HANA source connector with Incrementing mode is missing some messages

srkpers commented 2 years ago

We have run several tests to replicate messages from HANA table into Kafka topic using HANA source connector by using Incrementing column (Timestamp based with microsecond precision). At random we are noticing that the number of rows in HANA table is not matching with the number of messages in the Kafka topic. Over a period of time when more rows are inserted in HANA the difference with messages in topic is increasing. It appears the select statement which the connector is running to fetch data from HANA table has some issue and it is skipping some rows. Not sure where the exact issue is. For this testing we are using a HANA table which has 22 partitions and has more than 4 billion rows. We are creating the connector offset ahead of time before launching the connector so we get the messages from a certain date/timestamp onwards or else it will start replicating the entire table. When there is no activity or very low activity the rows in HANA and messages in topic match but over a period of time when there is more activity there is discrepancy in the count. We tested with 22 kafka partitions, 22 tasks and in another test used just 1 partition and 1 task. Basically tried multiple combinations with different tasks, partitions, polling internal, batch max rows etc but the issue is still there. Any input on what can be done?

elakito commented 2 years ago

@srkpers I may be wrong but I suspect the problem occurs because the timestamp values are not strictly incrementing and may have duplicates. When a series of records with the same timestamp values may be inserted into the source table not at once. In that case, the first polls by the connector may fetch n records whose last timestamp value is inc_col = t, and the following fetch with the where-clause where inc_col > t will miss the remaining records with timestamp inc_col = t.

If this is indeed what is happening and the incrementing column's values are not strictly increasing, we could think about the following options.

drop some records having the same incrementing values
allow some duplicate records having the same incrementing values
when primary keys are provided, use the key values to filter out the duplicates among those having the same incrementing values

srkpers commented 2 years ago

@elakito For the option one we did check for duplicates with same timestamp but the difference in number of rows in HANA table and number of messages in Kafka topic is much higher than the number of duplicates. So it appears that when the connector is reading the HANA table from certain offset onwards, it returns certain number of rows but in between that there may be some additional inserts/updates going on with an older timestamp and those records are being missed completely.

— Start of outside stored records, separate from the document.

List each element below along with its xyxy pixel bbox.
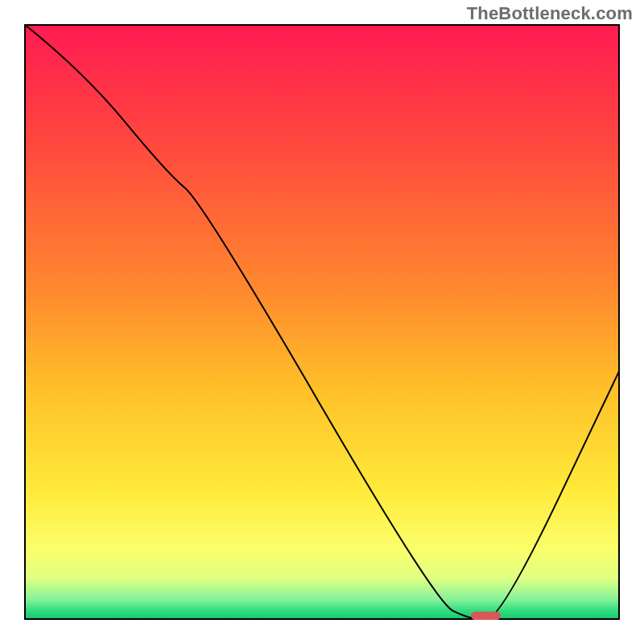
chart-container: TheBottleneck.com — [0, 0, 644, 644]
gradient-background — [24, 24, 620, 620]
bottleneck-chart — [24, 24, 620, 620]
target-marker — [471, 612, 501, 620]
watermark-label: TheBottleneck.com — [467, 3, 633, 24]
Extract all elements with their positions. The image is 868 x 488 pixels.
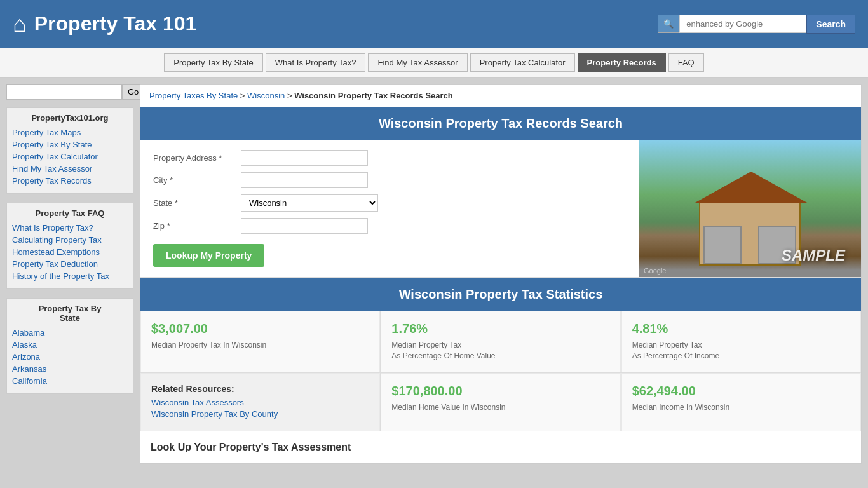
nav-property-tax-by-state[interactable]: Property Tax By State (164, 53, 263, 72)
search-button[interactable]: Search (806, 15, 855, 34)
resources-title: Related Resources: (151, 384, 369, 394)
nav-property-tax-calculator[interactable]: Property Tax Calculator (470, 53, 575, 72)
form-label-city: City * (153, 175, 236, 185)
nav-property-records[interactable]: Property Records (578, 53, 666, 72)
sample-image: SAMPLE Google (639, 140, 861, 277)
resource-link-tax-assessors[interactable]: Wisconsin Tax Assessors (151, 398, 369, 407)
stat-label-pct-income: Median Property TaxAs Percentage Of Inco… (632, 340, 850, 362)
sidebar-link-property-tax-records[interactable]: Property Tax Records (12, 176, 128, 186)
property-form-area: Property Address * City * State * Wiscon… (140, 140, 861, 278)
sidebar-link-property-tax-calculator[interactable]: Property Tax Calculator (12, 152, 128, 161)
sidebar-link-homestead-exemptions[interactable]: Homestead Exemptions (12, 247, 128, 257)
bottom-heading: Look Up Your Property's Tax Assessment (151, 442, 851, 453)
form-row-state: State * Wisconsin Alabama Alaska Arizona (153, 194, 626, 212)
sidebar-state-arizona[interactable]: Arizona (12, 352, 128, 362)
property-image: SAMPLE Google (639, 140, 861, 277)
bottom-section: Look Up Your Property's Tax Assessment (140, 431, 861, 463)
sidebar-by-state-box: Property Tax ByState Alabama Alaska Ariz… (6, 298, 133, 394)
form-select-state[interactable]: Wisconsin Alabama Alaska Arizona (241, 194, 378, 212)
stats-grid: $3,007.00 Median Property Tax In Wiscons… (140, 311, 861, 431)
sidebar-propertytax101-title: PropertyTax101.org (12, 113, 128, 123)
stat-value-pct-income: 4.81% (632, 322, 850, 336)
breadcrumb-link-wisconsin[interactable]: Wisconsin (247, 91, 285, 100)
breadcrumb-current: Wisconsin Property Tax Records Search (294, 91, 453, 100)
stat-cell-median-tax: $3,007.00 Median Property Tax In Wiscons… (140, 311, 380, 372)
sidebar-faq-title: Property Tax FAQ (12, 208, 128, 218)
form-input-city[interactable] (241, 172, 368, 188)
sidebar-link-find-tax-assessor[interactable]: Find My Tax Assessor (12, 164, 128, 173)
site-title: Property Tax 101 (34, 12, 197, 36)
home-icon: ⌂ (13, 11, 27, 37)
stat-label-median-tax: Median Property Tax In Wisconsin (151, 340, 369, 351)
form-label-zip: Zip * (153, 221, 236, 231)
sidebar-state-alabama[interactable]: Alabama (12, 328, 128, 337)
main-content: Property Taxes By State > Wisconsin > Wi… (140, 84, 862, 464)
breadcrumb-link-property-taxes-by-state[interactable]: Property Taxes By State (149, 91, 238, 100)
sidebar-state-arkansas[interactable]: Arkansas (12, 364, 128, 374)
nav-faq[interactable]: FAQ (668, 53, 704, 72)
stat-value-income: $62,494.00 (632, 384, 850, 398)
breadcrumb: Property Taxes By State > Wisconsin > Wi… (140, 85, 861, 107)
sidebar-link-property-tax-maps[interactable]: Property Tax Maps (12, 128, 128, 137)
property-form: Property Address * City * State * Wiscon… (140, 140, 639, 277)
search-icon-box: 🔍 (658, 15, 679, 33)
form-input-address[interactable] (241, 150, 368, 166)
nav-what-is-property-tax[interactable]: What Is Property Tax? (266, 53, 366, 72)
sidebar-search-input[interactable] (6, 84, 122, 100)
form-row-city: City * (153, 172, 626, 188)
stat-label-pct-home-value: Median Property TaxAs Percentage Of Home… (391, 340, 609, 362)
sidebar: Go PropertyTax101.org Property Tax Maps … (6, 84, 133, 464)
form-input-zip[interactable] (241, 218, 368, 234)
stat-cell-home-value: $170,800.00 Median Home Value In Wiscons… (381, 373, 620, 431)
sidebar-propertytax101-box: PropertyTax101.org Property Tax Maps Pro… (6, 107, 133, 194)
sidebar-link-history-property-tax[interactable]: History of the Property Tax (12, 271, 128, 281)
page-title-header: Wisconsin Property Tax Records Search (140, 107, 861, 140)
form-row-zip: Zip * (153, 218, 626, 234)
form-label-address: Property Address * (153, 153, 236, 163)
search-icon: 🔍 (663, 19, 674, 29)
form-label-state: State * (153, 198, 236, 208)
sidebar-by-state-title: Property Tax ByState (12, 304, 128, 323)
sidebar-link-property-tax-by-state[interactable]: Property Tax By State (12, 140, 128, 149)
main-layout: Go PropertyTax101.org Property Tax Maps … (0, 78, 868, 470)
search-input[interactable] (679, 15, 806, 33)
sidebar-faq-box: Property Tax FAQ What Is Property Tax? C… (6, 203, 133, 289)
sidebar-state-alaska[interactable]: Alaska (12, 340, 128, 349)
stat-cell-pct-home-value: 1.76% Median Property TaxAs Percentage O… (381, 311, 620, 372)
stat-value-median-tax: $3,007.00 (151, 322, 369, 336)
stat-cell-pct-income: 4.81% Median Property TaxAs Percentage O… (621, 311, 861, 372)
sidebar-link-calculating-property-tax[interactable]: Calculating Property Tax (12, 235, 128, 245)
sample-watermark: SAMPLE (775, 240, 851, 271)
sidebar-link-property-tax-deduction[interactable]: Property Tax Deduction (12, 259, 128, 269)
stat-label-home-value: Median Home Value In Wisconsin (391, 402, 609, 413)
search-area: 🔍 Search (658, 15, 855, 34)
resource-link-tax-by-county[interactable]: Wisconsin Property Tax By County (151, 409, 369, 419)
main-nav: Property Tax By State What Is Property T… (0, 48, 868, 78)
sidebar-state-california[interactable]: California (12, 376, 128, 386)
stat-value-pct-home-value: 1.76% (391, 322, 609, 336)
lookup-property-button[interactable]: Lookup My Property (153, 244, 264, 267)
google-label: Google (644, 267, 666, 274)
stat-value-home-value: $170,800.00 (391, 384, 609, 398)
stats-header: Wisconsin Property Tax Statistics (140, 278, 861, 311)
form-row-address: Property Address * (153, 150, 626, 166)
stat-cell-resources: Related Resources: Wisconsin Tax Assesso… (140, 373, 380, 431)
site-header: ⌂ Property Tax 101 🔍 Search (0, 0, 868, 48)
sidebar-search: Go (6, 84, 133, 100)
nav-find-tax-assessor[interactable]: Find My Tax Assessor (368, 53, 467, 72)
sidebar-link-what-is-property-tax[interactable]: What Is Property Tax? (12, 223, 128, 233)
stat-cell-income: $62,494.00 Median Income In Wisconsin (621, 373, 861, 431)
logo-area: ⌂ Property Tax 101 (13, 11, 196, 37)
stat-label-income: Median Income In Wisconsin (632, 402, 850, 413)
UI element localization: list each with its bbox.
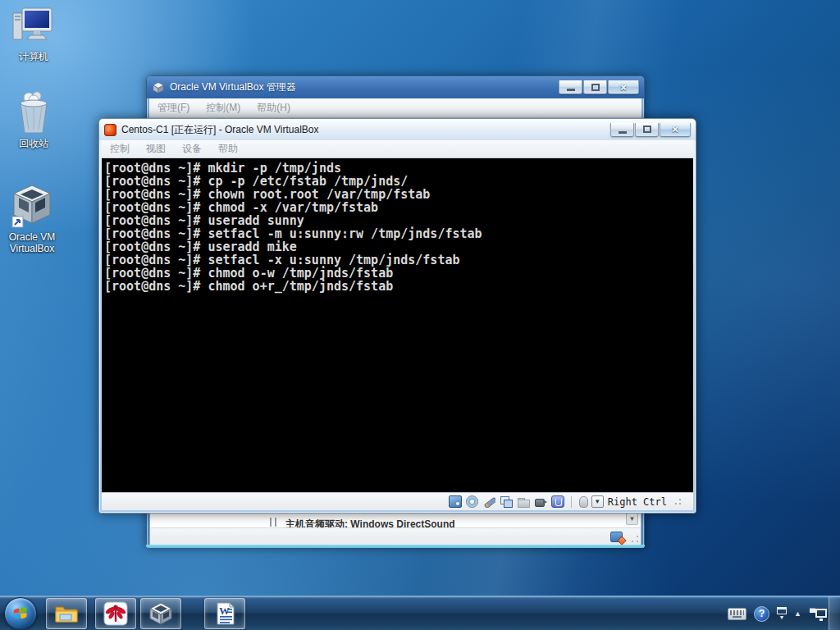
mouse-capture-icon[interactable] [578,495,587,508]
network-status-icon[interactable] [500,495,513,508]
vm-window-icon [104,124,116,136]
terminal-screen[interactable]: [root@dns ~]# mkdir -p /tmp/jnds [root@d… [102,158,693,492]
desktop-icon-label: Oracle VM VirtualBox [0,231,64,254]
ime-help-icon[interactable]: ? [754,606,769,622]
manager-statusbar [150,527,641,545]
virtualbox-shortcut-icon [9,182,55,230]
desktop: 计算机 回收站 Oracle VM VirtualBox [0,0,840,630]
vm-minimize-button[interactable] [610,123,634,137]
chevron-down-icon: ▼ [629,515,636,523]
taskbar-button-word[interactable]: W [204,598,245,629]
vm-menubar: 控制 视图 设备 帮助 [102,140,693,158]
taskbar-button-dragonfly-app[interactable] [95,598,136,629]
recycle-bin-icon [12,90,55,136]
optical-disc-status-icon[interactable] [466,495,478,508]
shared-folder-status-icon[interactable] [517,495,530,508]
network-tray-icon[interactable] [809,606,827,621]
start-button[interactable] [4,597,37,630]
menu-item-help[interactable]: 帮助 [210,142,246,156]
menu-item-devices[interactable]: 设备 [174,142,210,156]
vm-restore-button[interactable] [635,123,659,137]
virtualbox-status-icon [610,532,623,542]
desktop-icon-computer[interactable]: 计算机 [2,7,66,62]
resize-grip[interactable] [631,535,639,543]
audio-section-marks [270,518,276,527]
restore-window-icon [777,607,787,614]
audio-driver-row: 主机音频驱动: Windows DirectSound [285,518,455,527]
scroll-down-button[interactable]: ▼ [626,513,638,525]
chevron-down-icon: ▼ [779,615,785,620]
video-capture-status-icon[interactable] [534,495,547,508]
terminal-line: [root@dns ~]# useradd mike [104,240,693,253]
up-arrow-icon: ▲ [794,609,801,618]
resize-grip[interactable] [674,498,682,505]
question-icon: ? [759,608,765,619]
terminal-line: [root@dns ~]# setfacl -m u:sunny:rw /tmp… [104,227,693,240]
manager-menubar: 管理(F) 控制(M) 帮助(H) [149,98,641,118]
manager-titlebar[interactable]: Oracle VM VirtualBox 管理器 × [147,76,644,98]
system-tray: ? ▼ ▲ [728,596,827,630]
serial-pen-status-icon[interactable] [482,495,495,508]
terminal-line: [root@dns ~]# mkdir -p /tmp/jnds [104,162,693,175]
manager-window-title: Oracle VM VirtualBox 管理器 [170,80,554,94]
menu-item-machine[interactable]: 控制 [102,142,138,156]
word-icon: W [212,600,238,627]
hard-disk-status-icon[interactable] [449,495,462,508]
taskbar-button-explorer[interactable] [46,598,87,629]
terminal-line: [root@dns ~]# chown root.root /var/tmp/f… [104,188,693,201]
menu-item-manage[interactable]: 管理(F) [149,101,198,115]
menu-item-help[interactable]: 帮助(H) [249,101,299,115]
virtualbox-icon [148,600,174,627]
usb-status-icon[interactable] [551,495,564,508]
down-arrow-icon: ▼ [594,498,600,505]
desktop-icon-label: 计算机 [2,51,66,62]
terminal-line: [root@dns ~]# cp -p /etc/fstab /tmp/jnds… [104,175,693,188]
keyboard-tray-icon[interactable] [728,608,746,620]
vm-statusbar: ▼ Right Ctrl [102,492,693,510]
computer-icon [11,7,57,49]
terminal-line: [root@dns ~]# chmod o+r_/tmp/jnds/fstab [104,280,693,293]
taskbar-button-virtualbox[interactable] [140,598,181,629]
terminal-line: [root@dns ~]# useradd sunny [104,214,693,227]
terminal-line: [root@dns ~]# setfacl -x u:sunny /tmp/jn… [104,253,693,267]
terminal-line: [root@dns ~]# chmod o-w /tmp/jnds/fstab [104,267,693,280]
vm-console-window: Centos-C1 [正在运行] - Oracle VM VirtualBox … [98,118,696,514]
close-icon: × [620,82,627,93]
windows-logo-icon [11,605,30,623]
explorer-folder-icon [53,600,80,627]
audio-driver-text: 主机音频驱动: Windows DirectSound [285,518,455,527]
language-bar-icon[interactable]: ▼ [777,607,787,620]
desktop-icon-virtualbox[interactable]: Oracle VM VirtualBox [0,182,64,254]
vm-window-title: Centos-C1 [正在运行] - Oracle VM VirtualBox [121,123,605,137]
desktop-icon-recycle-bin[interactable]: 回收站 [2,90,66,149]
close-icon: × [672,124,678,135]
statusbar-divider [571,496,572,508]
dragonfly-app-icon [103,600,129,627]
virtualbox-logo-icon [152,81,165,94]
manager-minimize-button[interactable] [559,80,582,94]
menu-item-view[interactable]: 视图 [138,142,174,156]
manager-maximize-button[interactable] [583,80,607,94]
word-letter: W [219,605,230,617]
show-desktop-button[interactable] [829,596,840,630]
menu-item-machine[interactable]: 控制(M) [198,101,249,115]
desktop-icon-label: 回收站 [2,138,66,149]
vm-titlebar[interactable]: Centos-C1 [正在运行] - Oracle VM VirtualBox … [99,119,696,140]
keyboard-capture-icon[interactable]: ▼ [591,495,604,508]
host-key-label: Right Ctrl [608,496,667,508]
terminal-line: [root@dns ~]# chmod -x /var/tmp/fstab [104,201,693,214]
manager-close-button[interactable]: × [608,80,639,94]
show-hidden-icons-button[interactable]: ▲ [794,609,801,618]
taskbar: W ? ▼ ▲ [0,596,840,630]
manager-bottom-edge [146,545,645,548]
vm-close-button[interactable]: × [660,123,691,137]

elakito commented 2 years ago

Each poll by the source connector will update its incrementing boundary value. Therefore, if there are some records inserted to the table that have older timestamp values, those records won't be read. So, none of the three options will work for such source table.

In other words, if you don't have a column that has values monotonically increasing with the physical time, you cannot use the incrementing mode. Your option would be https://github.com/SAP/kafka-connect-sap/issues/105, which will be updated with more info.

srkpers commented 2 years ago

@elakito We have tested by introducing HANA identity column (Sequence) and used that column as incrementing column which will produce monotonous incrementing values. There will not be any duplicates which this approach but we still noticed missing rows. Could you please update #105 with info on any tentative timeline when it will be available. It will help us a lot to plan for testing the connector. Thank you.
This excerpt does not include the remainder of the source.